O dear, when I used this link it worked for all of them, and I have no idea what to do about it. If it doesn't work for anyone but me I will post them here. I got them all sized so I can do it from my desktop. I'm pretty happy with some of these pictures.

Jan


----------



## GotmygoatMTJ (Apr 25, 2009)

They worked for me this time! I think Facebook was just being stupid, as usual. 
Beautiful goaties.


----------



## lissablack (Nov 30, 2009)

Thank you twice! 

Jan


----------



## RowdyKidz (Apr 2, 2009)

BEAUTIFUL goats!!!!! I want Kinders now!!


----------



## lissablack (Nov 30, 2009)

Thanks!
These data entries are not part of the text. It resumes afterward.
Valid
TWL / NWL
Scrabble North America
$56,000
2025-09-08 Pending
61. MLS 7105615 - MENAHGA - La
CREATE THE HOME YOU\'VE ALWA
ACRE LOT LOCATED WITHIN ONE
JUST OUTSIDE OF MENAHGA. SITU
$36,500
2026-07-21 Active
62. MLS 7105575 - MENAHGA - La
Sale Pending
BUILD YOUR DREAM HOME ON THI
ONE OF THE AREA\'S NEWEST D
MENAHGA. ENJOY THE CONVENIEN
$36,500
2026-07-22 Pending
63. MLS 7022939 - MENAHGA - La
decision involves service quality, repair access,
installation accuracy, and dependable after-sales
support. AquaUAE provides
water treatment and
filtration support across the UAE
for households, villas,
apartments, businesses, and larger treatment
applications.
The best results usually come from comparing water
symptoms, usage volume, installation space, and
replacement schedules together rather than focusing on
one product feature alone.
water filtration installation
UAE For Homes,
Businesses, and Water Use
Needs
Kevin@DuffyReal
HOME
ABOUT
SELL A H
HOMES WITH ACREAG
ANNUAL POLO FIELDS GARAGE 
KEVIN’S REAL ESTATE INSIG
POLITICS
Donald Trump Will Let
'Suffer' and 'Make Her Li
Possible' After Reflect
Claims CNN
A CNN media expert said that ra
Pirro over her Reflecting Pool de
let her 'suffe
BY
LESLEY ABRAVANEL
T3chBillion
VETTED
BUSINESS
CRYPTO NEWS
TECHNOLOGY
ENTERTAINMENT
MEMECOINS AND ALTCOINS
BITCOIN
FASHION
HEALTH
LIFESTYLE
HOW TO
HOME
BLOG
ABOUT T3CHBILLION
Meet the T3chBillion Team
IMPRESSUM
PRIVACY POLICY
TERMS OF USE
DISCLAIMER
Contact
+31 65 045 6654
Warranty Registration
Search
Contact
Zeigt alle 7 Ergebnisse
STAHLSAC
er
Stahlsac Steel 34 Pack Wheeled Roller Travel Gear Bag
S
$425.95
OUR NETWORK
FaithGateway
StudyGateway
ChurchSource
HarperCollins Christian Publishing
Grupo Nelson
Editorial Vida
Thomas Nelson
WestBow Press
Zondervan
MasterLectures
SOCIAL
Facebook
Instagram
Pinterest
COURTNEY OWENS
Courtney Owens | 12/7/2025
Kinders are really practical. the perfect homestead goat. Not big enough for commercial uses, and there aren't enough of them to have much of a showing use in most places, but you can't beat their milk, and their live weight to meat weight is comparable to boers. But they are a lot smaller of course. Easier to handle. I love them.

Jan


----------



## RMADairyGoats (Jun 20, 2011)

Pretty goats! BTW in the last Dairy Goat Journal I saw a pic of one of your does! She was beautiful! :drool:


----------



## toth boer goats (Jul 20, 2008)

Very nice..... :thumb:


----------



## lissablack (Nov 30, 2009)

Thank you both. I was thrilled to be chosen to put a pic in the Dairy Goat Journal ad.

Jan


----------



## RMADairyGoats (Jun 20, 2011)

Was the pic in the ad the doe in your avatar? She sure was beautiful! I think that was one of the most gorgeous goats I have seen!! :drool: What a lucky duck you are to have the honor of owning her! :drool: :drool: :drool:


----------



## Bona Fide (Oct 9, 2007)

V*E*R*Y *P*R*E*T*T*Y!!!


----------



## lissablack (Nov 30, 2009)

Thank you, yes that is the same doe kid. She is almost 7 months old now. She was born here and I am pretty proud of her. Mostly luck. I got a really good batch of kids this year. Mostly luck. I'm learning, but don't know enough or have enough experience to claim any credit for it. I got good animals to start with because I let good people choose them for me, and in a case or two I was just lucky. I have a good base now and I hope it holds up.

Jan


----------